Carroll explains that Everett's formalism just uses wave functions obeying the Schrödinger equation, with 'no extra postulates.' He notes that 'that interpretation of who you are in the wave function is a highly non-trivial thing that requires a little bit of work.'

In quantum mechanics, the wave function contains all information, and expressing it in terms of position or momentum is merely choosing different 'coordinate axes' on the underlying Hilbert space. This implies that position and momentum are not fundamental aspects of reality but rather 'projections' or 'choices of questions to ask' about the quantum state.

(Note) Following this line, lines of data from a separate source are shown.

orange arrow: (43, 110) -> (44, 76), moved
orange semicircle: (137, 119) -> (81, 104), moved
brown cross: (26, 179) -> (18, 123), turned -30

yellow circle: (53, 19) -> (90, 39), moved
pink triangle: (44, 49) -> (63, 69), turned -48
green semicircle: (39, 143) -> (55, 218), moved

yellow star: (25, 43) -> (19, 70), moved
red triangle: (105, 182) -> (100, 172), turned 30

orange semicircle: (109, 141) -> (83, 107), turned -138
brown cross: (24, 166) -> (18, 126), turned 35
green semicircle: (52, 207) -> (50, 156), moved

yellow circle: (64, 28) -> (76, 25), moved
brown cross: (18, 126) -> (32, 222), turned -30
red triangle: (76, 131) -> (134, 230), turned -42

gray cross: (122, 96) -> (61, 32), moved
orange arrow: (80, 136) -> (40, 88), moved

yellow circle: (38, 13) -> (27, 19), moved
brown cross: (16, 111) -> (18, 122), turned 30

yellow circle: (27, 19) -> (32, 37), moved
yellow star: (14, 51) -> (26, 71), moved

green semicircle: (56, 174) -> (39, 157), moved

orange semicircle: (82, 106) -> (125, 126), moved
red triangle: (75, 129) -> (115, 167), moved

Carroll states, 'You just need psi of x or psi of p. You don't need psi of x and p. You don't need to know both at once. That's the origin of the uncertainty principle.' He later clarifies, 'what you call position and what you call momentum are choices of what questions to ask.'

The fundamental reality is the quantum state, represented as a vector in Hilbert space. Our familiar three-dimensional space, and the 'locations' of objects within it, are not fundamental but are emergent properties. This challenges the deep-seated intuition, even held by Einstein, that things must have locations in space.

Carroll argues, 'Position is not fundamental. Locations in space are not part of the fundamental description of reality.' He adds, 'The world is not something else, but it is represented mathematically as a vector in Hilbert space.'

The 'problem of structure' in Everettian quantum mechanics asks how the 'manifest image' of the world—stuff arranged in space—emerges from the bare, austere quantum state. 'Quantum meology' is the proposed solution: defining 'subsystems' within Hilbert space by 'carving Hilbert space at its joints' based on criteria that yield useful, self-contained emergent descriptions, much like how fluid mechanics emerges from atomic physics.

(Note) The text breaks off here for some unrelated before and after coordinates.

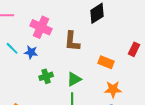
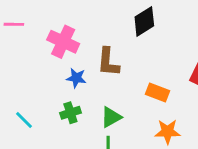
cyan line: (12, 48) -> (24, 120), moved
blue star: (31, 52) -> (76, 78), moved

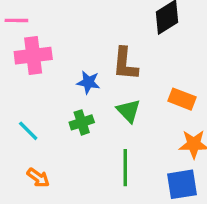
pink cross: (63, 42) -> (33, 56), moved, turned -32
green triangle: (111, 117) -> (129, 111), moved, turned -45

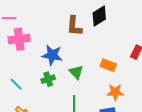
brown L-shape: (125, 64) -> (74, 26), moved
blue star: (88, 82) -> (52, 55), size x1.5

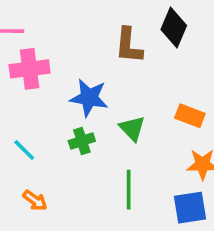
black diamond: (99, 16) -> (174, 27), turned -35

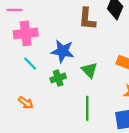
cyan line: (24, 150) -> (30, 64), moved
orange arrow: (35, 200) -> (26, 103), moved

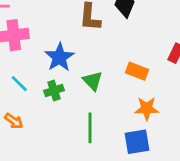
blue star: (63, 51) -> (59, 57), turned 30
cyan line: (30, 64) -> (19, 84), moved

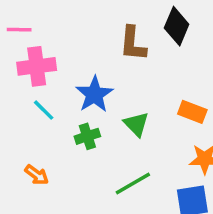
cyan line: (19, 84) -> (44, 110), moved
green line: (90, 128) -> (133, 184), turned 60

Carroll defines the problem: 'in each branch, why do things look like stuff arranged in space?' and introduces 'quantum meology' as 'the relationship between a whole thing and its parts into which you divide it up into.'

The principle of locality, stating that interactions are restricted to nearest neighbors in space, is not a fundamental axiom but an emergent property. Research suggests that among the infinite ways to divide Hilbert space, only a 'delicately chosen' few lead to local interactions, and this local subdivision is 'essentially unique.'

Referring to the Cutler, Pennington, and Renard paper, Carroll explains that 'most Hamiltonians... have no local way of talking about them.' He states that 'locality is very, very special' and that when a local way of subdividing Hilbert space exists, 'it's essentially unique.'

A significant obstacle to deriving emergent structure from quantum mechanics is the 'problem of time' in quantum gravity. The Wheeler-DeWitt equation, derived from quantizing general relativity, contains no time parameter, implying a static universe. If time evolution (dynamics) is necessary to define emergent structures and locality, a static quantum state would prevent this emergence, posing a 'real problem.'

Carroll notes that in the Wheeler-DeWitt equation, 'the Hamiltonian says the wave function does not evolve with time. There's no time in the Wheeler-DeWitt equation.' He adds, 'all of the ways that we were getting structure in our Hilbert space at the emerging level depended on the dynamics of the quantum state.'